— EXERCISE DESCRIPTION —
Your answer must consist of exactly the lines below, starting with the line with "Yeni hesap yarat (77, 297)" and going on through the line with "Şifre (41, 444)", and nothing else.
(DATA SHOWN begins)
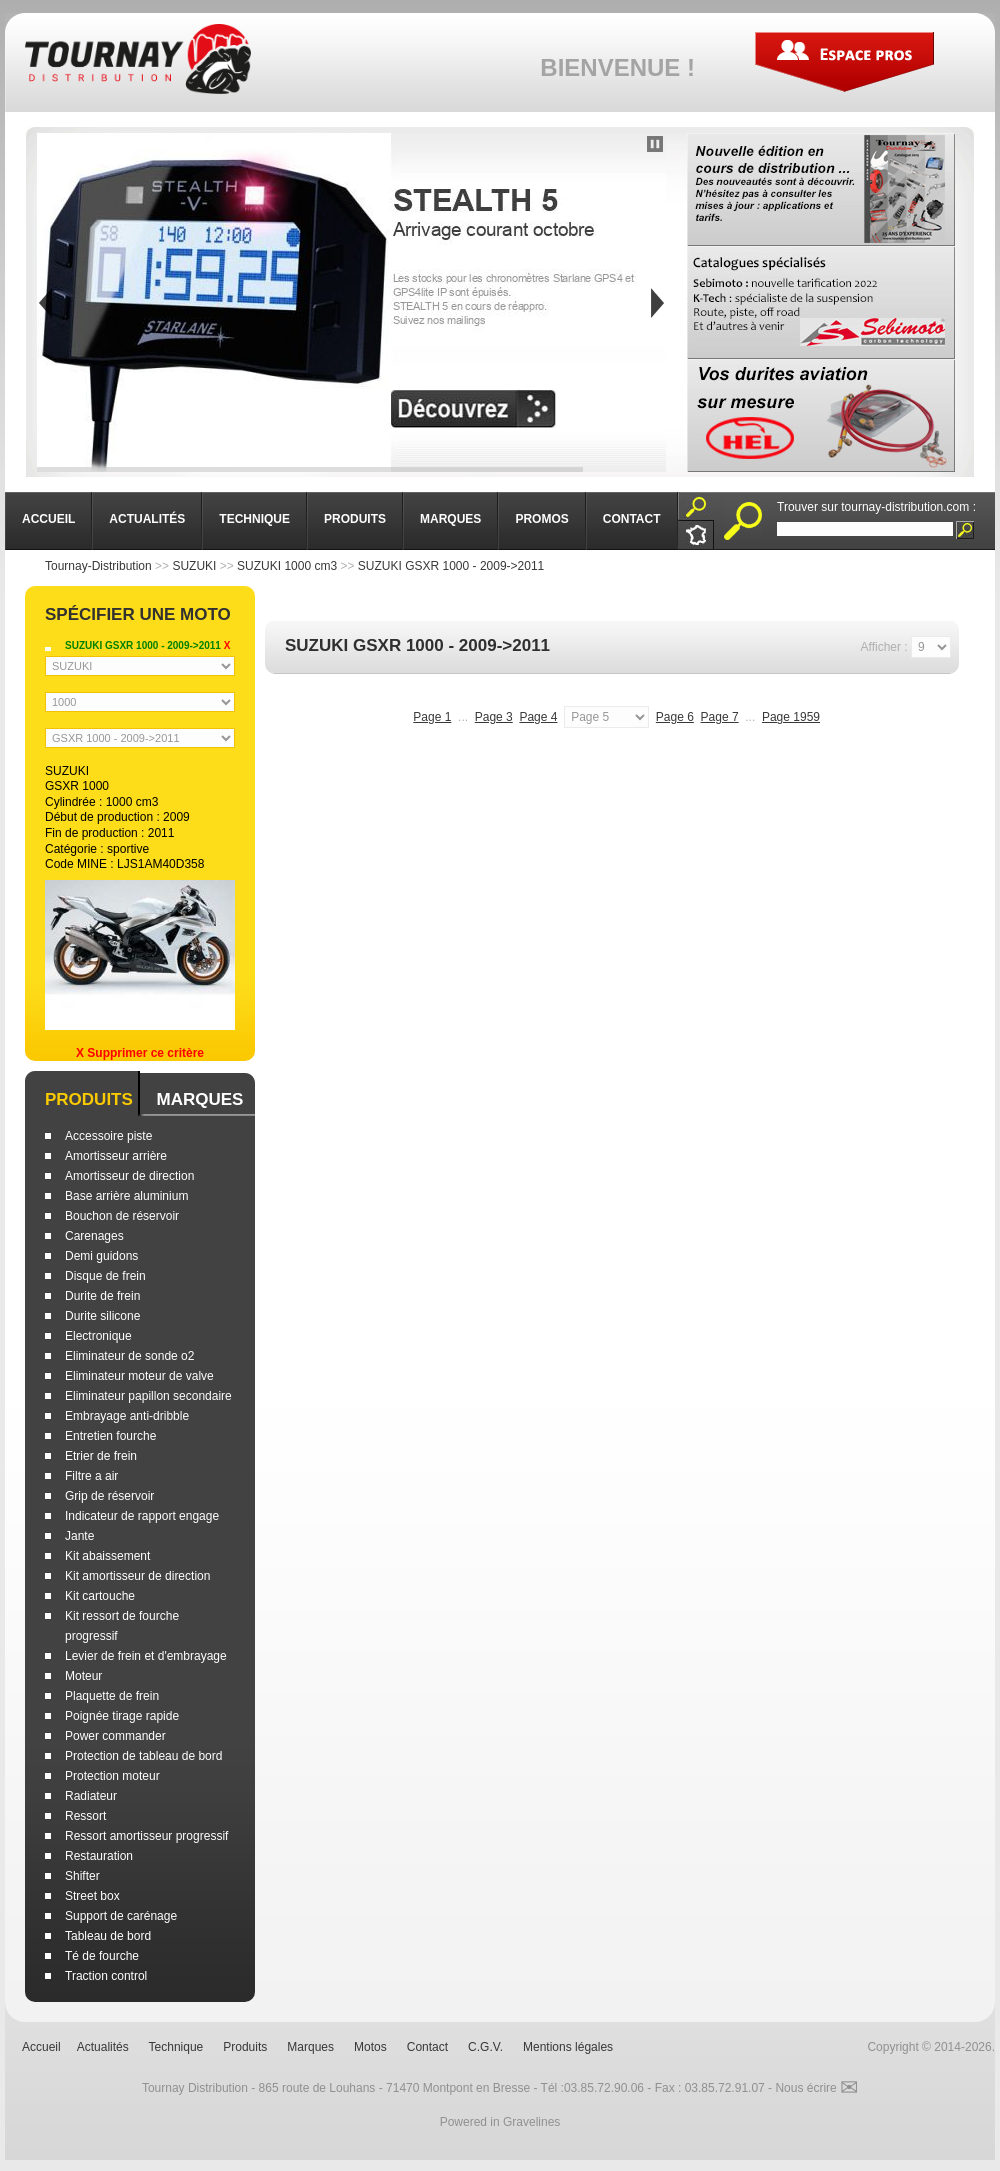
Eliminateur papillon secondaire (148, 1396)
(DATA SHOWN ends)
(DATA SHOWN begins)
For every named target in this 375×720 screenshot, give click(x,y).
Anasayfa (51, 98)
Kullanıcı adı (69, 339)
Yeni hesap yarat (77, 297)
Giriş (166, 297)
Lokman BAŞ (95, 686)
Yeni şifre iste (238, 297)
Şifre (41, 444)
(DATA SHOWN ends)
— ANSWER TO THE PROBLEM —
Yeni hesap yarat (77, 297)
Giriş (166, 297)
Lokman BAŞ (95, 686)
Yeni şifre iste (238, 297)
Şifre (41, 444)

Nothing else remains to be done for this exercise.